AIM OF THE TASK -
Set down word for word each line from the one containing "Zoologie Allgemein" through the end of the records, both included. Do not copy any pictures.

RECORDS -
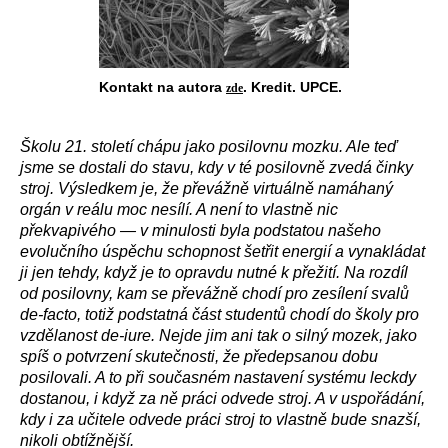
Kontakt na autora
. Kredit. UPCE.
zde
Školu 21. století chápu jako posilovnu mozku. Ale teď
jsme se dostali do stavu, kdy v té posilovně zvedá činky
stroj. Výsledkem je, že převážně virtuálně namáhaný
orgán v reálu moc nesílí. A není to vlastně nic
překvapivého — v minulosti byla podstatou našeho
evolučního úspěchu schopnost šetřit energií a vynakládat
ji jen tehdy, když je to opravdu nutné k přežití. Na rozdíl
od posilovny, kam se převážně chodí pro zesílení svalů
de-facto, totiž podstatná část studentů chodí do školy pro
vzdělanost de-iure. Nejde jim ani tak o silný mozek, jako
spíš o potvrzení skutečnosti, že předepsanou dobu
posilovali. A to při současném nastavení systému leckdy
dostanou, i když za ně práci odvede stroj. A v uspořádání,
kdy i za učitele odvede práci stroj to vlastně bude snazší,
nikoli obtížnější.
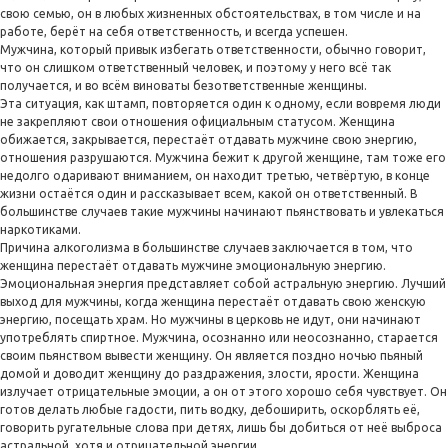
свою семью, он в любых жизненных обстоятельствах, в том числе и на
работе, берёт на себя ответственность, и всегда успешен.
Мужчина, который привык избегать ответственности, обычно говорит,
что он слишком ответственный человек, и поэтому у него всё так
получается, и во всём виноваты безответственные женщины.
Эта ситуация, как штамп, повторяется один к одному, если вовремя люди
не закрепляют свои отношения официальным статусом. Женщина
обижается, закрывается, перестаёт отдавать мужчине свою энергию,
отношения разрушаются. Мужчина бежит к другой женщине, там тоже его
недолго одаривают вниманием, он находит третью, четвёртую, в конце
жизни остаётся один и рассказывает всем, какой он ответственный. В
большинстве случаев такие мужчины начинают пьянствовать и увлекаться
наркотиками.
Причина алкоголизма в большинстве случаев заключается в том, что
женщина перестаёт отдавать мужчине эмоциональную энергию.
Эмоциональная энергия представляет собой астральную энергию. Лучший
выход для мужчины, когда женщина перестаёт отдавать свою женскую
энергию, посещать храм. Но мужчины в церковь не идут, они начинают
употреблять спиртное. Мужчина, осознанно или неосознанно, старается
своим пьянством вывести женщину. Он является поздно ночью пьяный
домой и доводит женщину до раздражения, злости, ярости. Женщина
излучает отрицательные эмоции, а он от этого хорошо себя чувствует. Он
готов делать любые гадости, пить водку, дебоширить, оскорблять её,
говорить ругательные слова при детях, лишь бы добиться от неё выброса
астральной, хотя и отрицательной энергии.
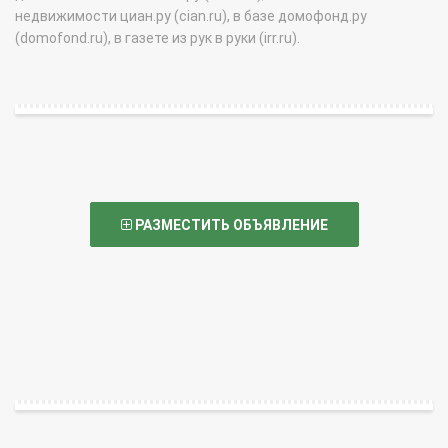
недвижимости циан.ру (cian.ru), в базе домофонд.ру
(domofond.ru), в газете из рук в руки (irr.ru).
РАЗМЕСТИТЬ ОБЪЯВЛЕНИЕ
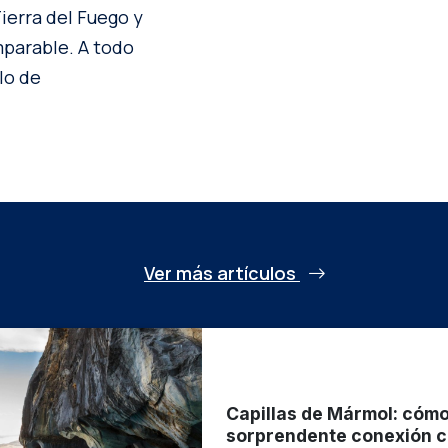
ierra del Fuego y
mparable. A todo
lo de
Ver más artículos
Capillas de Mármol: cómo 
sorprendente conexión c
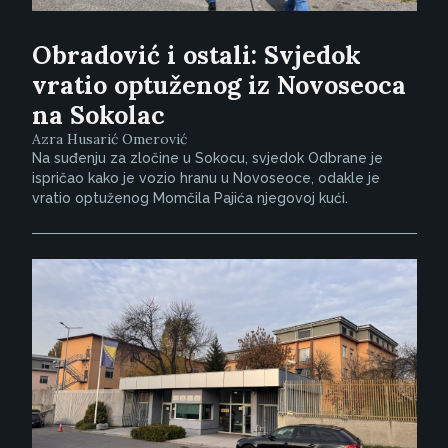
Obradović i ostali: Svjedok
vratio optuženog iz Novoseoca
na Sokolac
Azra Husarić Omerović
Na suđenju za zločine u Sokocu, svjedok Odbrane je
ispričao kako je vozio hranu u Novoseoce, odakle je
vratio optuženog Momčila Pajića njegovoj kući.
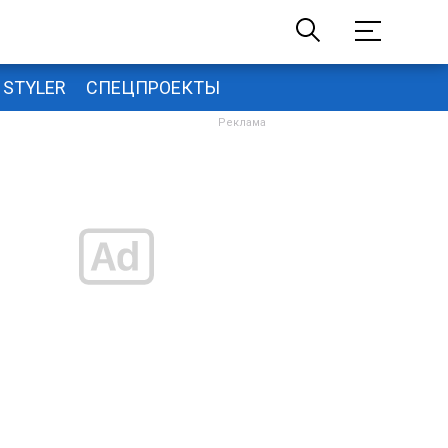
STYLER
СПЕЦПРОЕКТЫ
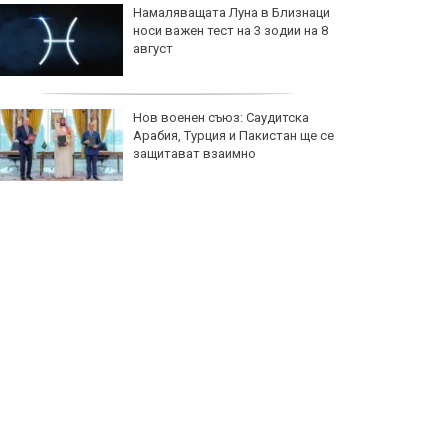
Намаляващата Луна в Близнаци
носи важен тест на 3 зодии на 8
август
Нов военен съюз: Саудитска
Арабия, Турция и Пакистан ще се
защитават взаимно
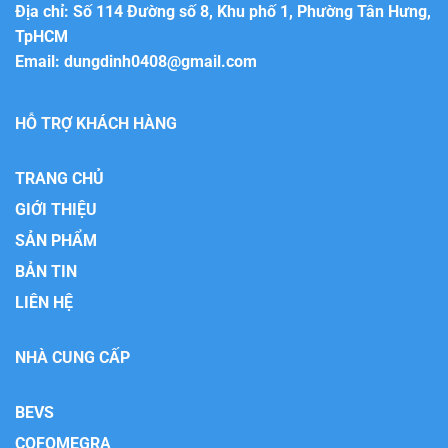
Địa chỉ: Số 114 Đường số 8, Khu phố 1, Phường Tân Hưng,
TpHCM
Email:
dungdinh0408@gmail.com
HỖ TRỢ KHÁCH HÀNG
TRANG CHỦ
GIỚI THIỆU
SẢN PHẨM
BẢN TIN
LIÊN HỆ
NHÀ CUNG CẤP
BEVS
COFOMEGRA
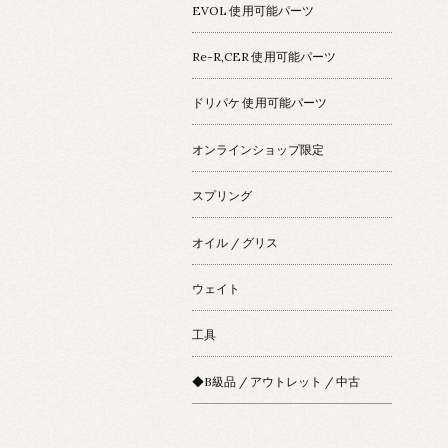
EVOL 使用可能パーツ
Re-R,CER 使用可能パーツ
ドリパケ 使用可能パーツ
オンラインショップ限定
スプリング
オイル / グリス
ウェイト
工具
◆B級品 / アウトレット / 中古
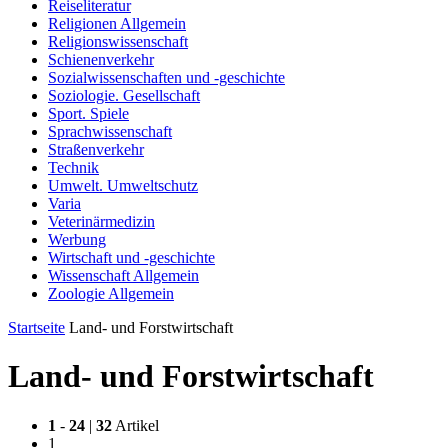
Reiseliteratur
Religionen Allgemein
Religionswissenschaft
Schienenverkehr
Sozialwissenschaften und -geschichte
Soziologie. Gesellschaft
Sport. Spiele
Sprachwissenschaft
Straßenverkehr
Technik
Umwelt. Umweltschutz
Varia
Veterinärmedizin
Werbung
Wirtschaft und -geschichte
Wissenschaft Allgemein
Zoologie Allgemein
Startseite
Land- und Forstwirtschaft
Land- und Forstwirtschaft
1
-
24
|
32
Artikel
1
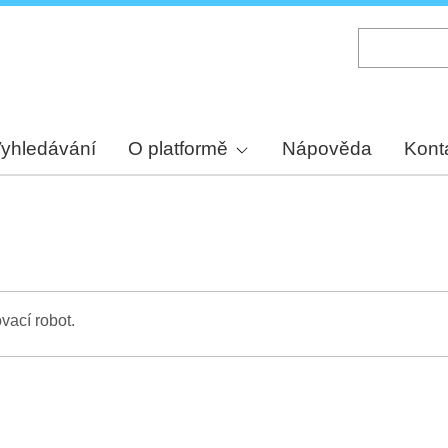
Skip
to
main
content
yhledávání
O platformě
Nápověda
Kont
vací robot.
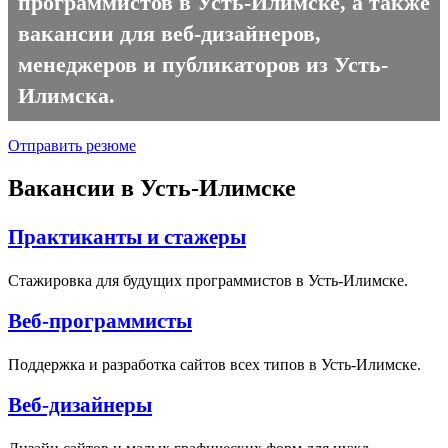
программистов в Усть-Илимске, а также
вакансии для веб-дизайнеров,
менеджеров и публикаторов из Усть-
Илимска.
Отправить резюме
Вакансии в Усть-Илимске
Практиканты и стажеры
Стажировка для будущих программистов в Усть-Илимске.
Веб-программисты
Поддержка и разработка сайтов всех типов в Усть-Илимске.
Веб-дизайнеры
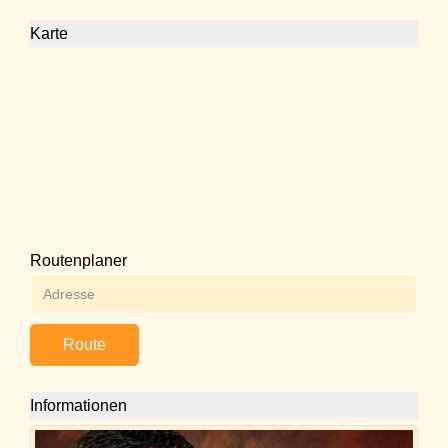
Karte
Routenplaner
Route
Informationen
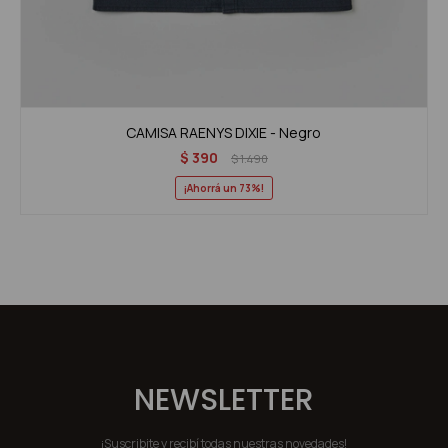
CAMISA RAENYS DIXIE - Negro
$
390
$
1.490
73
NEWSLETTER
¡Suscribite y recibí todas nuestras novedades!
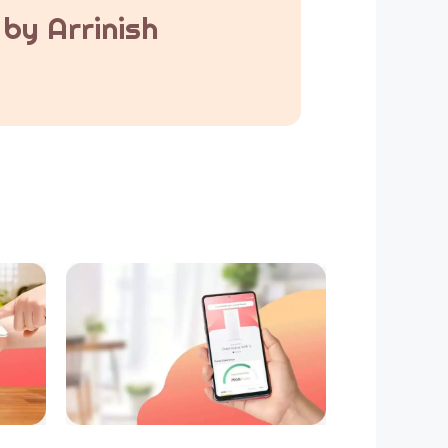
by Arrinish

RESPONSE TO THIS EXERCISE -
Zoologie Allgemein
Startseite
Land- und Forstwirtschaft
Land- und Forstwirtschaft
1
-
24
|
32
Artikel
1
Skip
to
main
content
yhledávání
O platformě
Nápověda
Kont
vací robot.
программистов в Усть-Илимске, а также
вакансии для веб-дизайнеров,
менеджеров и публикаторов из Усть-
Илимска.
Отправить резюме
Вакансии в Усть-Илимске
Практиканты и стажеры
Стажировка для будущих программистов в Усть-Илимске.
Веб-программисты
Поддержка и разработка сайтов всех типов в Усть-Илимске.
Веб-дизайнеры
Karte
Routenplaner
Route
Informationen
CAMISA RAENYS DIXIE - Negro
$
390
$
1.490
73
NEWSLETTER
¡Suscribite y recibí todas nuestras novedades!
by Arrinish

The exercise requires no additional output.